Астарта берёт меня за руку и тянет к выходу, а я не могу сойти с места, словно прикованная к нему. И он тоже смотрит. И ему нужно от меня еще что-то, что-то помимо моего участия в борьбе с Мальбонте. Жалость? Нет, он силён, вряд ли ему она нужна, она унизит его. Похвала за стойкость? И что это даст ему? Он прекрасно знает, как можно победить.
Схватываю дьяволицу за ладонь и спешу за ней к выходу. Мы обе замираем, когда слышим его глубокий бархатный голос с легкой усмешкой:
— Когда успели подружиться?
Астарта смеётся, я улыбаюсь, а Люцифер смотрит вниз на бумаги на своём столе, уже забыв про свой вопрос. Он вскидывает голову вновь и смотрит куда-то поверх наших голов. Я оборачиваюсь и вижу хрупкую блондинку, она решительным шагом идет к Люциферу, пока тот встает прямо и складывает руки в карманы брюк.
Девушка пытается улыбнуться, но её глаза полны печали. Люцифер горько хмыкает, но готов выслушать, хотя уже, видимо, заранее знает ответ.
— Цитадель приняла решение полного невмешательства… — начинает она.
— Каковы глупцы! — вскрикивает мужчина, мгновенно вспыхивая, рукой останавливая Астарту, которая уже спешит к нему.
— Серафимы в смятении огромном, они не понимают, что им делать, они потеряны, Шепфа исчез…
— Ты, Лилу, как ангел, их оправдываешь, — всего лишь констатируя факт.
— Они не верят в тебя, как верим мы: все, кто пошел за тобой, все, кто видел, что ты сделал для всех нас на поле битвы, этого никто никогда не забудет, — девушка переходит почти на сакральный шепот, словно то, что она когда-то видела, было сродни некоему таинству.
— Мы сделали это все вместе, Лилу, — проговаривает быстро Люцифер, словно бы пытаясь забыть указанный факт.
— Цитадель не видела, что ты можешь, ты для них всего лишь сын Сатаны, когда-то могущественного демона, сгинувшего в Небытие, ты не удержал Ад, который сейчас закрыт для всех демонов, у тебя нет козырей.
Губы Люцифера расплылись в дьявольской усмешке на последней фразе Лилу. Он мотнул головой и тихо произнес:
— Спасибо, Лилу, иди, отдохни.
— Пойду в душ, отмоюсь от грязи их высокомерия и притворного радушия, — она чуть улыбается, словно бы извиняясь за то, что произнесла лишнего, и вышла из шатра.
Потом задумчиво поднимает сосредоточенное лицо на нас и произносит:
— Вы, обе, собирайтесь: сегодня летим в стан врага…
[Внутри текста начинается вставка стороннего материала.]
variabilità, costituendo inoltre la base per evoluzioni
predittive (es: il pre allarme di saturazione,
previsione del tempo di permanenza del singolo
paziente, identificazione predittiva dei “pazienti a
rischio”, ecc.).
— Зачем? — поспешно говорит Астарта, а я вижу поднимающуюся волну гнева в дьяволе. — У нас есть разведчики…
— Моего приказа для тебя недостаточно? — перекрестный огонь глаз двух самых мощных демонов.
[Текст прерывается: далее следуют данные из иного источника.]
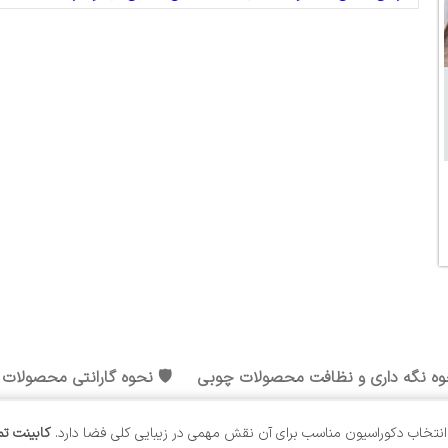
وه نگه داری و نظافت محصولات چوبی
🛡️ نحوه گارانتی محصولات
 انتخاب دکوراسیون مناسب برای آن نقش مهمی در زیبایی کلی فضا دارد.
کابینت تم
— Она ещё слишком слаба… — пробует возразить девушка.
— Я полечу, — тихо произношу я, примиряя их.
— Ну вот видишь, Астарта, — Люцифер усмехается. — Она — боец и уже готова.
Демон дёргает меня за руку и шипит мне в лицо:
— С ума сошла?! Это передовая…
— Я уже умерла, Астарта, что может быть хуже? — возражаю, из-за её плеча смотря на Люцифера, с интересом следящего за нашим взаимодействием.